Schon jetzt steht fest, dass die Spielplätze beispielsweise in der Klaus-Groth-Straße oder im „Bramholm“ gut frequentiert werden. Der Spielplatz an der Grundschule sei wichtig wegen seiner zentralen Lage, sagt Deidert. Und: „Ich kann mir vorstellen, die Spielwiese im Augarten zu attraktivieren.“

Im jüngsten Neubaugebiet „Mühlenberg“ wird ein Spielplatz im Zuge der Erweiterung der geplanten Baugebiete am Flugplatz eingerichtet werden. „Da muss was hin, denn der nächste Spielplatz wäre nur über die Bundesstraße zu erreichen“, sagt der Bürgermeister. Gleich vier Spielplätze sind in Leck-Süd innerhalb von 200 Metern zu finden (An der Heide, Hummelring, Pferdefenne und Eichengrund). „Das überlappt sich und tut sicherlich nicht not“, meint Lecks Verwaltungschef. Dennoch könnte im neuen Baugebiet „An der Heide“ (ehemals vorgesehene Fläche für eine Friedhofserweiterung) ein weiteres „Spielparadies“ entstehen, dafür andere gestrichen werden. Doch diese Idee ist noch nicht spruchreif.

„Ich will, dass die Spielplätze gleichmäßig verteilt und vernünftig ausgestattet sind“, verspricht Deidert. Außerdem müssten die wenig genutzten Spielgeräte auf häufig besuchten Plätzen installiert werden.

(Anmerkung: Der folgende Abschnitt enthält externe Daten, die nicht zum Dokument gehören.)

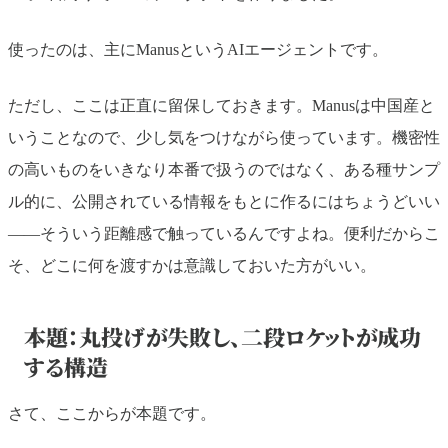
使ったのは、主にManusというAIエージェントです。
ただし、ここは正直に留保しておきます。Manusは中国産と
いうことなので、少し気をつけながら使っています。機密性
の高いものをいきなり本番で扱うのではなく、ある種サンプ
ル的に、公開されている情報をもとに作るにはちょうどいい
——そういう距離感で触っているんですよね。便利だからこ
そ、どこに何を渡すかは意識しておいた方がいい。
本題：丸投げが失敗し、二段ロケットが成功
する構造
さて、ここからが本題です。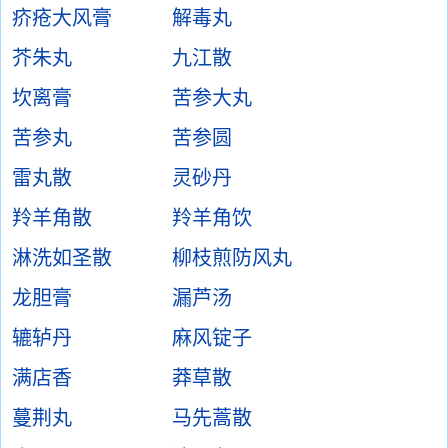
疥疮大风膏
解毒丸
芥朱丸
九江散
坎离膏
苦参大丸
苦参丸
苦参圆
雷丸散
灵砂丹
羚羊角散
羚羊角饮
淋洗如圣散
柳枝煎防风丸
龙胆膏
漏芦汤
辘轳丹
麻风锭子
满店香
莽草散
蔓荆丸
马先蒿散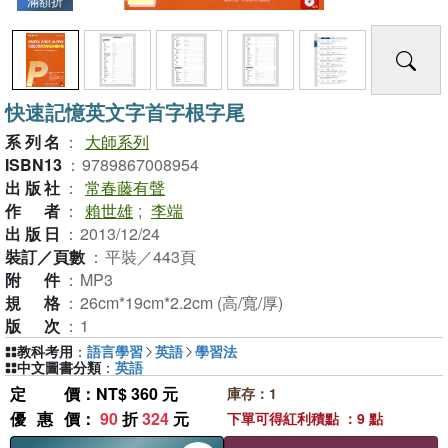
滿額折
快速記憶英文字首字根字尾
系列名
：
大師系列
ISBN13
：
9789867008954
出版社
：
常春藤有聲
作者
：
賴世雄
;
李端
出版日
：
2013/12/24
裝訂／頁數
：
平裝／443頁
附件
：
MP3
規格
：
26cm*19cm*2.2cm (高/寬/厚)
版次
：
1
教科考用
：
語言學習
英語
學習法
中文圖書分類
：
英語
定價
：NT$ 360 元
庫存：1
優惠價
：
90
折
324
元
下單可得紅利積點 ：9 點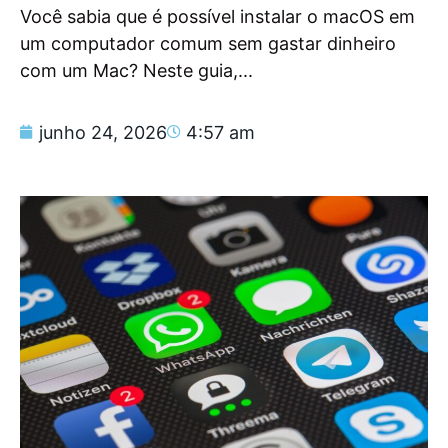
Você sabia que é possível instalar o macOS em
um computador comum sem gastar dinheiro
com um Mac? Neste guia,...
junho 24, 2026
4:57 am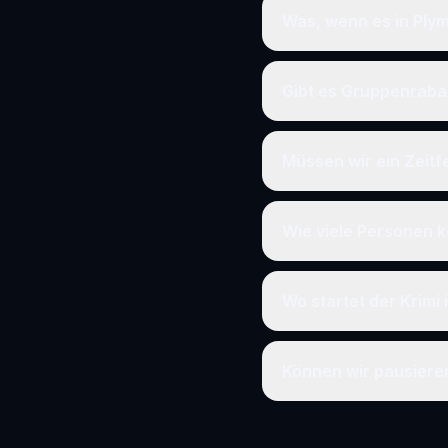
Was, wenn es in Ply
Gibt es Gruppenraba
Müssen wir ein Zeit
Wie viele Personen k
Wo startet der Krimi
Können wir pausier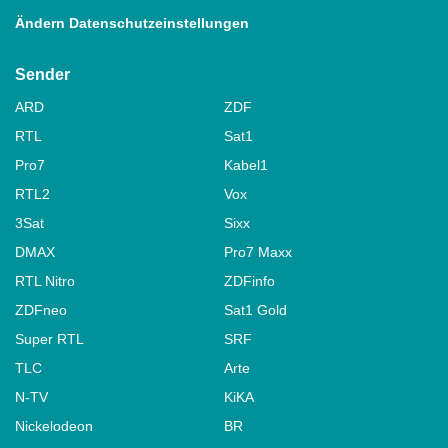
Ändern Datenschutzeinstellungen
Sender
ARD
ZDF
RTL
Sat1
Pro7
Kabel1
RTL2
Vox
3Sat
Sixx
DMAX
Pro7 Maxx
RTL Nitro
ZDFinfo
ZDFneo
Sat1 Gold
Super RTL
SRF
TLC
Arte
N-TV
KiKA
Nickelodeon
BR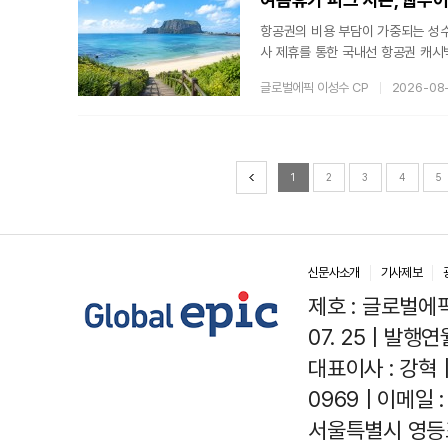
항공권의 비용 부담이 가중되는 성
사 제휴를 통한 국내선 항공권 캐
수 있는 길을 열었다.카드별 제휴 
글로벌에픽 이성수 CP
2026-08
채널을 통해 진행된다. KB국민카드
최대 10%를 캐시백으로 돌려받는다
출발 일정이라면 예약 가능하다. 캐
1
2
3
4
5
신문사소개
기사제보
제호 : 글로벌에픽(
07. 25 | 발행연월
대표이사 : 강혁 
0969 | 이메일 : 
서울특별시 영등포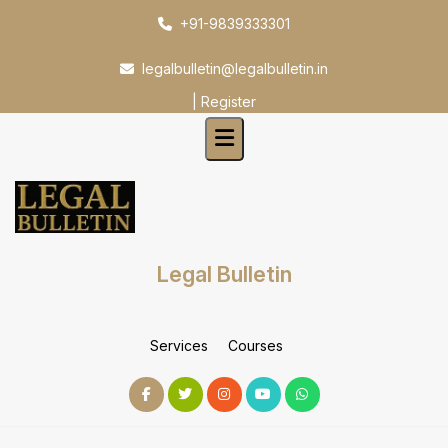
Skip
+91-9839333301
to
content
legalbulletin@legalbulletin.in
|
Register
Legal Bulletin
Services
Courses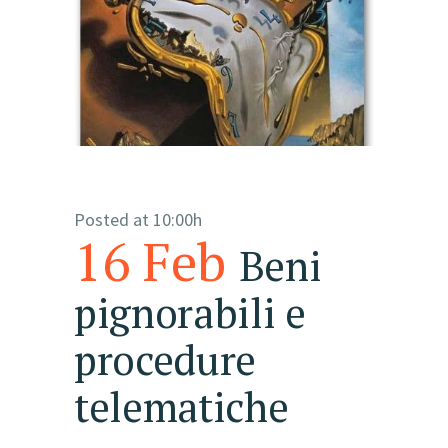
Posted at 10:00h
16 Feb
Beni
pignorabili e
procedure
telematiche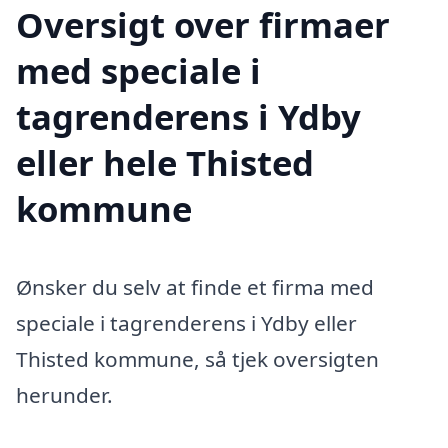
Oversigt over firmaer
med speciale i
tagrenderens i Ydby
eller hele Thisted
kommune
Ønsker du selv at finde et firma med
speciale i tagrenderens i Ydby eller
Thisted kommune, så tjek oversigten
herunder.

Er macht keinen Hehl daraus, dass neue Geräte wegen der hohen Anforderungen sehr teuer sind: „5000 Euro für ein Gerät sind nichts. Allein ein Federwipptier kostet um die 400 Euro.“

Im Gegensatz zu früher, gibt Andreas Deidert zu bedenken, hätten viele Eltern ihren Garten mit etlichen, traditionellen Spielgeräten ausgerüstet. Deshalb plädiert er für etwas „Modernes“: „Es gibt schicke Sachen, in die wir investieren können.“

Im Ortsentwicklungskonzept wird vorgeschlagen, Kinderspielplätze zu Quartierstreffpunkten umzugestalten. Das kann sich der Bürgermeister gut vorstellen: „Es muss nicht zwangsläufig eine Bebauung auf einem stillgelegten Spielplatz erfolgen. Eine Wiese mit einer Boulefläche und einigen Bänken – und schon ist der Quartierstreffpunkt fertig.“ In Leck-Osten wird außerdem über einen Mehrgenerationenspielplatz nachgedacht, der im Rahmen der „Sozialen Stadt“ realisiert werden könnte. Fest steht derzeit aber noch nichts.